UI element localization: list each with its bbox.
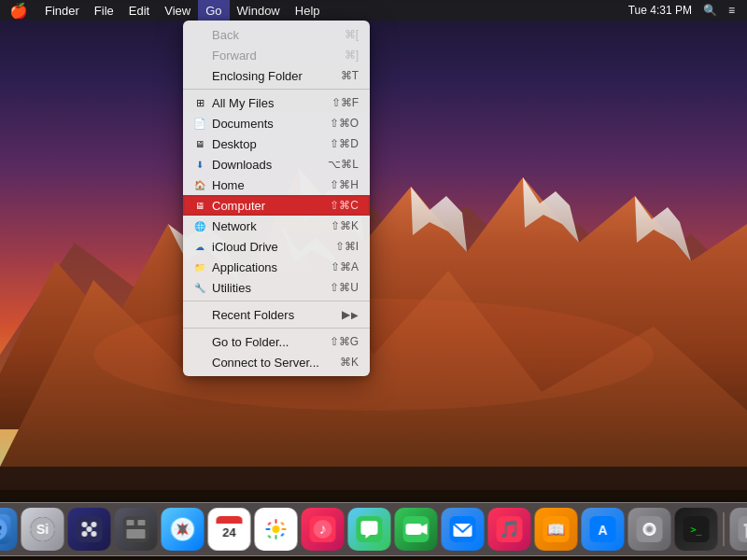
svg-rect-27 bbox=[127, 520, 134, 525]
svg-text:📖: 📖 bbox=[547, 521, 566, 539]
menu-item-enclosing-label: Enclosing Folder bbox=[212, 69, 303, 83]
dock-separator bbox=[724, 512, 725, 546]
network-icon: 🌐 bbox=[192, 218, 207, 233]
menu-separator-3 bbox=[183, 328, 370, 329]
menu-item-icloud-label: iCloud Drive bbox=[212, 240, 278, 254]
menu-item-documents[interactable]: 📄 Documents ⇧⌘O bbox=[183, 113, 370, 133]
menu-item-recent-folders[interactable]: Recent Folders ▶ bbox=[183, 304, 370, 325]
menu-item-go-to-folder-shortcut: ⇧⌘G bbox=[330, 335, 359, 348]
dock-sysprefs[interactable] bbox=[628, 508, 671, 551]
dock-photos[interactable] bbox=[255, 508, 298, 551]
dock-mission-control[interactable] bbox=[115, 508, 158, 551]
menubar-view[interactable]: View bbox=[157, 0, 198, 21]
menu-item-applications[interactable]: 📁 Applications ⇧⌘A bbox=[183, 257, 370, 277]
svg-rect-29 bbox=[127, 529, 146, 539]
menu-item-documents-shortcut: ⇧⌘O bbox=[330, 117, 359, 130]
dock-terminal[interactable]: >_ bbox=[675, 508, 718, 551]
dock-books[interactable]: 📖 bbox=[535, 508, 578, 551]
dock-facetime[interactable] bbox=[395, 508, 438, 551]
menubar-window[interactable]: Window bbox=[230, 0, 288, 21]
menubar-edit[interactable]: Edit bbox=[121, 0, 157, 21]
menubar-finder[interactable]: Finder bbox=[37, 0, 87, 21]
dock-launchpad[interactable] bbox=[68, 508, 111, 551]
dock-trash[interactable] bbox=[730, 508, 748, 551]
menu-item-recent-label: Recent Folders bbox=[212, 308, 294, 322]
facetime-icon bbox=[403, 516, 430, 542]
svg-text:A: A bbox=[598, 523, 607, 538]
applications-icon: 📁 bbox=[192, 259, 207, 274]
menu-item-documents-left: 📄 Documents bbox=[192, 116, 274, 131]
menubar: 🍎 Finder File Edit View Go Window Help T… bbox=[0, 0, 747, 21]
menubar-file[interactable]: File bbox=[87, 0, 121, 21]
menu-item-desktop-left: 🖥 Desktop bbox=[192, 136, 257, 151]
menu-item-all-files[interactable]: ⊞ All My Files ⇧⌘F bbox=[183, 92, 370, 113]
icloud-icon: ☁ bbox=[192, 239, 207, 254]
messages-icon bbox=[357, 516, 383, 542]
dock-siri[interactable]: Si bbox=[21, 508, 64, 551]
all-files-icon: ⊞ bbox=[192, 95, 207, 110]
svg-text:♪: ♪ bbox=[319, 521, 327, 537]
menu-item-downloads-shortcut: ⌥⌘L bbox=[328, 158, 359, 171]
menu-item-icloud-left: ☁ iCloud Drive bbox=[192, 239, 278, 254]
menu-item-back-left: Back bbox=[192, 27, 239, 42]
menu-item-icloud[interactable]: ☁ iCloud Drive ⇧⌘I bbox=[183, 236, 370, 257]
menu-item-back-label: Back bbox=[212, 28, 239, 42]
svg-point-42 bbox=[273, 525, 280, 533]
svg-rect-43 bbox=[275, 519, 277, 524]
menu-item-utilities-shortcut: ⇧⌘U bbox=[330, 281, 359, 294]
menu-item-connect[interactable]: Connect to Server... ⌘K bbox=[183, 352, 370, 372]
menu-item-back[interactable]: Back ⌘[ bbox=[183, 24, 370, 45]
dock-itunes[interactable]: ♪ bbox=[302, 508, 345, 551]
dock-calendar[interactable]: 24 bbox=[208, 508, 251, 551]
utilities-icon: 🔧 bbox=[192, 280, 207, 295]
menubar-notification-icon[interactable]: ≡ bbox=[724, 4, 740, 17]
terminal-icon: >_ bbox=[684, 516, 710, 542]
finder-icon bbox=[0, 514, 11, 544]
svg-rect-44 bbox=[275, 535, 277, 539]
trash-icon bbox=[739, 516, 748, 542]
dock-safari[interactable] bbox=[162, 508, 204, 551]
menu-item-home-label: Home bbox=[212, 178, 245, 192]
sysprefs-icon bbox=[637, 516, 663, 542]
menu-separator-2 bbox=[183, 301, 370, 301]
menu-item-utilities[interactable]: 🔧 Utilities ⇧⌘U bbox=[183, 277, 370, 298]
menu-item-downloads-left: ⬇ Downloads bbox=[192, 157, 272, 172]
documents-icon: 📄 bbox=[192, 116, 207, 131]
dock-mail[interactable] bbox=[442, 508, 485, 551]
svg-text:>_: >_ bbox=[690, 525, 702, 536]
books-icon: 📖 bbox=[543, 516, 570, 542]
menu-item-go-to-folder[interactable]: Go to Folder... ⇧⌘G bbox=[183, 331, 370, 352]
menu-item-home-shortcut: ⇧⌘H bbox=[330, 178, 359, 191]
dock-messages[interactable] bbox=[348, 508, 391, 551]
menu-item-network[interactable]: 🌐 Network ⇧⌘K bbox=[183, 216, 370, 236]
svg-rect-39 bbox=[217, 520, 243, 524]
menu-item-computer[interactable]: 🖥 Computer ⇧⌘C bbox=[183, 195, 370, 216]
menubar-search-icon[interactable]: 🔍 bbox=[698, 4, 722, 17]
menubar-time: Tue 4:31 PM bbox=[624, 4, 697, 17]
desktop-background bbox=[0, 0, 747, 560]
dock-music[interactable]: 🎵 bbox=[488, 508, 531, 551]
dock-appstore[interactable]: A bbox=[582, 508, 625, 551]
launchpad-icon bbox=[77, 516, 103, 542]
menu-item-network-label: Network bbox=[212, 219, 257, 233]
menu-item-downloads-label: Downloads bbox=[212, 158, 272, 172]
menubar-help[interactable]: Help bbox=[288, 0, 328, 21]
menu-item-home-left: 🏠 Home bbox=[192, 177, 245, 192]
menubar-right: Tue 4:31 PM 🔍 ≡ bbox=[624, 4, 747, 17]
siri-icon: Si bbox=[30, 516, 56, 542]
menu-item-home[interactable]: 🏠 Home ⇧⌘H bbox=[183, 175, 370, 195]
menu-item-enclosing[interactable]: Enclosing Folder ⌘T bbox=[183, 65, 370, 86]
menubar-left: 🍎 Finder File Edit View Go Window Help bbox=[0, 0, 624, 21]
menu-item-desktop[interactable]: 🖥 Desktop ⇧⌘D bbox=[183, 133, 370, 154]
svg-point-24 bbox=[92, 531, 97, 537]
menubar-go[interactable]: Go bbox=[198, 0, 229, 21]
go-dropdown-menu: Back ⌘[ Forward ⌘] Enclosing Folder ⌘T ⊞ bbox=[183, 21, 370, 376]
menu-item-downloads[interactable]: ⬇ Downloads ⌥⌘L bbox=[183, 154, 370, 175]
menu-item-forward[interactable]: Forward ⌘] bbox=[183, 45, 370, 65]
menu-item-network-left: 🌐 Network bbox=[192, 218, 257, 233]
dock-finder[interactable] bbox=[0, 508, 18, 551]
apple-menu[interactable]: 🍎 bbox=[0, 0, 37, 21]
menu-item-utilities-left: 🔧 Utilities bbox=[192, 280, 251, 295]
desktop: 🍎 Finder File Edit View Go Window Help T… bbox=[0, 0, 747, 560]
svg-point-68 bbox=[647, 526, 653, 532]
# # # # # # #
Repeat the entries exactly. Any picture is to be left out.

UI element localization: list each with its bbox.
svg-rect-27 bbox=[127, 520, 134, 525]
svg-text:📖: 📖 bbox=[547, 521, 566, 539]
menu-item-enclosing-label: Enclosing Folder bbox=[212, 69, 303, 83]
dock-separator bbox=[724, 512, 725, 546]
network-icon: 🌐 bbox=[192, 218, 207, 233]
menu-separator-3 bbox=[183, 328, 370, 329]
menu-item-icloud-label: iCloud Drive bbox=[212, 240, 278, 254]
menu-item-documents[interactable]: 📄 Documents ⇧⌘O bbox=[183, 113, 370, 133]
menu-item-recent-folders[interactable]: Recent Folders ▶ bbox=[183, 304, 370, 325]
menu-item-go-to-folder-shortcut: ⇧⌘G bbox=[330, 335, 359, 348]
dock-sysprefs[interactable] bbox=[628, 508, 671, 551]
dock-photos[interactable] bbox=[255, 508, 298, 551]
dock-mission-control[interactable] bbox=[115, 508, 158, 551]
menubar-view[interactable]: View bbox=[157, 0, 198, 21]
menu-item-applications[interactable]: 📁 Applications ⇧⌘A bbox=[183, 257, 370, 277]
svg-rect-29 bbox=[127, 529, 146, 539]
menu-item-documents-shortcut: ⇧⌘O bbox=[330, 117, 359, 130]
dock-terminal[interactable]: >_ bbox=[675, 508, 718, 551]
dock-books[interactable]: 📖 bbox=[535, 508, 578, 551]
dock-facetime[interactable] bbox=[395, 508, 438, 551]
menubar-window[interactable]: Window bbox=[230, 0, 288, 21]
menubar-edit[interactable]: Edit bbox=[121, 0, 157, 21]
menubar-finder[interactable]: Finder bbox=[37, 0, 87, 21]
dock-launchpad[interactable] bbox=[68, 508, 111, 551]
dock-trash[interactable] bbox=[730, 508, 748, 551]
menu-item-recent-label: Recent Folders bbox=[212, 308, 294, 322]
facetime-icon bbox=[403, 516, 430, 542]
svg-text:A: A bbox=[598, 523, 607, 538]
applications-icon: 📁 bbox=[192, 259, 207, 274]
menu-item-documents-left: 📄 Documents bbox=[192, 116, 274, 131]
menubar: 🍎 Finder File Edit View Go Window Help T… bbox=[0, 0, 747, 21]
menubar-file[interactable]: File bbox=[87, 0, 121, 21]
menu-item-desktop-left: 🖥 Desktop bbox=[192, 136, 257, 151]
menu-item-all-files[interactable]: ⊞ All My Files ⇧⌘F bbox=[183, 92, 370, 113]
icloud-icon: ☁ bbox=[192, 239, 207, 254]
messages-icon bbox=[357, 516, 383, 542]
dock-siri[interactable]: Si bbox=[21, 508, 64, 551]
all-files-icon: ⊞ bbox=[192, 95, 207, 110]
svg-text:♪: ♪ bbox=[319, 521, 327, 537]
menu-item-downloads-shortcut: ⌥⌘L bbox=[328, 158, 359, 171]
menu-item-icloud-left: ☁ iCloud Drive bbox=[192, 239, 278, 254]
menu-item-back-left: Back bbox=[192, 27, 239, 42]
menu-item-icloud[interactable]: ☁ iCloud Drive ⇧⌘I bbox=[183, 236, 370, 257]
menu-item-back-label: Back bbox=[212, 28, 239, 42]
svg-point-42 bbox=[273, 525, 280, 533]
svg-rect-43 bbox=[275, 519, 277, 524]
menu-item-utilities-shortcut: ⇧⌘U bbox=[330, 281, 359, 294]
menu-item-connect[interactable]: Connect to Server... ⌘K bbox=[183, 352, 370, 372]
menu-item-back[interactable]: Back ⌘[ bbox=[183, 24, 370, 45]
dock-itunes[interactable]: ♪ bbox=[302, 508, 345, 551]
dock-calendar[interactable]: 24 bbox=[208, 508, 251, 551]
utilities-icon: 🔧 bbox=[192, 280, 207, 295]
menubar-notification-icon[interactable]: ≡ bbox=[724, 4, 740, 17]
terminal-icon: >_ bbox=[684, 516, 710, 542]
finder-icon bbox=[0, 514, 11, 544]
svg-rect-44 bbox=[275, 535, 277, 539]
trash-icon bbox=[739, 516, 748, 542]
dock-safari[interactable] bbox=[162, 508, 204, 551]
menu-item-home-label: Home bbox=[212, 178, 245, 192]
sysprefs-icon bbox=[637, 516, 663, 542]
menu-separator-2 bbox=[183, 301, 370, 301]
menu-item-utilities[interactable]: 🔧 Utilities ⇧⌘U bbox=[183, 277, 370, 298]
menu-item-downloads-left: ⬇ Downloads bbox=[192, 157, 272, 172]
documents-icon: 📄 bbox=[192, 116, 207, 131]
dock-mail[interactable] bbox=[442, 508, 485, 551]
svg-text:>_: >_ bbox=[690, 525, 702, 536]
books-icon: 📖 bbox=[543, 516, 570, 542]
menu-item-go-to-folder[interactable]: Go to Folder... ⇧⌘G bbox=[183, 331, 370, 352]
menu-item-home-shortcut: ⇧⌘H bbox=[330, 178, 359, 191]
dock-messages[interactable] bbox=[348, 508, 391, 551]
menu-item-network[interactable]: 🌐 Network ⇧⌘K bbox=[183, 216, 370, 236]
svg-rect-39 bbox=[217, 520, 243, 524]
menu-item-computer[interactable]: 🖥 Computer ⇧⌘C bbox=[183, 195, 370, 216]
menubar-search-icon[interactable]: 🔍 bbox=[698, 4, 722, 17]
menubar-time: Tue 4:31 PM bbox=[624, 4, 697, 17]
desktop-background bbox=[0, 0, 747, 560]
dock-music[interactable]: 🎵 bbox=[488, 508, 531, 551]
dock-appstore[interactable]: A bbox=[582, 508, 625, 551]
launchpad-icon bbox=[77, 516, 103, 542]
menu-item-network-label: Network bbox=[212, 219, 257, 233]
menu-item-downloads-label: Downloads bbox=[212, 158, 272, 172]
menubar-help[interactable]: Help bbox=[288, 0, 328, 21]
menu-item-home-left: 🏠 Home bbox=[192, 177, 245, 192]
menubar-right: Tue 4:31 PM 🔍 ≡ bbox=[624, 4, 747, 17]
siri-icon: Si bbox=[30, 516, 56, 542]
menu-item-home[interactable]: 🏠 Home ⇧⌘H bbox=[183, 175, 370, 195]
menu-item-enclosing[interactable]: Enclosing Folder ⌘T bbox=[183, 65, 370, 86]
menubar-left: 🍎 Finder File Edit View Go Window Help bbox=[0, 0, 624, 21]
menu-item-desktop[interactable]: 🖥 Desktop ⇧⌘D bbox=[183, 133, 370, 154]
svg-point-24 bbox=[92, 531, 97, 537]
menubar-go[interactable]: Go bbox=[198, 0, 229, 21]
go-dropdown-menu: Back ⌘[ Forward ⌘] Enclosing Folder ⌘T ⊞ bbox=[183, 21, 370, 376]
menu-item-downloads[interactable]: ⬇ Downloads ⌥⌘L bbox=[183, 154, 370, 175]
menu-item-forward[interactable]: Forward ⌘] bbox=[183, 45, 370, 65]
menu-item-network-left: 🌐 Network bbox=[192, 218, 257, 233]
dock-finder[interactable] bbox=[0, 508, 18, 551]
apple-menu[interactable]: 🍎 bbox=[0, 0, 37, 21]
menu-item-utilities-left: 🔧 Utilities bbox=[192, 280, 251, 295]
desktop: 🍎 Finder File Edit View Go Window Help T… bbox=[0, 0, 747, 560]
svg-point-68 bbox=[647, 526, 653, 532]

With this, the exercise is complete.